Status: Implemented (3.x) Modules: agentensemble-web, agentensemble-web-hub, agentensemble-viz Related: Design doc 16 (Live Dashboard), Design doc 28 (Ensemble Control API)

1. Motivation

The embedded WebDashboard handles a single process well. As soon as a deployment runs multiple AgentEnsemble processes, the model breaks down:

  • Two processes cannot bind the same port.
  • Distinct ports give the browser N isolated UIs.
  • Late-join snapshots are scoped to one dashboard instance.
  • Producers cannot scale horizontally without losing observability.

The /network route in agentensemble-viz already does browser-side multiplexing for the "I have N independent embedded dashboards" case. That's useful but weak for late-join, auth, and history: each producer is a separate WebSocket and a fresh page load reconstructs from N independent hello messages.

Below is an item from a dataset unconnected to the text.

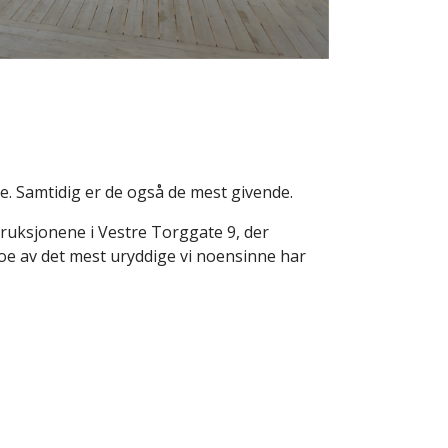
. Samtidig er de også de mest givende.
ruksjonene i Vestre Torggate 9, der
noe av det mest uryddige vi noensinne har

We need a server-side aggregation hub.

2. Goals

  • Many producer processes publish AgentEnsemble live events without owning a browser-facing port.
  • A central LiveEventHub accepts events from many publishers and serves the existing visualization wire protocol to a single browser connection.
  • Events groupable/filterable by producerId, serviceName, instanceId, host, runId, ensembleId, workflow, task/agent, and free-form tags.
  • Producers can join/disconnect/restart/scale horizontally without UI churn.
  • Late-joining browsers receive a coherent snapshot across all active and recent producers.
  • Existing embedded WebDashboard.onPort() behavior is preserved byte-for-byte.
  • Review gates work transparently across the hub (browser submits decisions to the hub; hub routes them back to the originating publisher).

3. Non-goals (phase 1)

  • Durable event log / persisted history beyond in-memory retention.
  • Browser auth, ingress auth, mTLS, signed envelopes.
  • Cross-producer correlation (delegation edges that span producers, distributed traces).
  • Redis / Kafka publisher modules. Mirror the existing agentensemble-transport-kafka layout when they land.

4. Architecture

┌────────────────┐    LiveEventEnvelope     ┌─────────────────┐
│ ensemble #1    │ ───────────────────────► │                 │ ◄── ws://hub/ws ─── browser
│ (publisher)    │ ◄────── review_decision ─│  LiveEventHub   │
└────────────────┘                          │                 │
┌────────────────┐                          │  ProducerRegistry│
│ ensemble #2    │ ───────────────────────► │  per-producer    │
│ (publisher)    │ ◄──── (reverse channel) ─│   ConnectionMgr  │
└────────────────┘                          └─────────────────┘

Three roles:

  • Embedded dashboard (existing): owns its own port, broadcasts to browsers directly.
  • Publisher (new): WebDashboard.builder().publisher(...). No port. Streams to a hub.
  • Hub (new): LiveEventHub.builder().port(...). No ensemble. Aggregates publishers; serves browsers.

5. Key trade-offs

Envelope wrapping

The hub broadcasts a LiveEventEnvelope { producer, sequence, receivedAt, message } rather than annotating the existing per-message types with optional producerId fields.

Why:

  • The embedded /live wire format stays untouched (zero regression risk for existing tests and browsers).
  • The hub treats the inner message as opaque JsonNode, so future ServerMessage subtypes ride along without hub changes.
  • Producer attribution is uniform across all events.

Cost:

  • Browser-side hub mode needs a thin top-level reducer (hubReducer) that strips envelopes and dispatches inner messages through the existing single-producer reducer.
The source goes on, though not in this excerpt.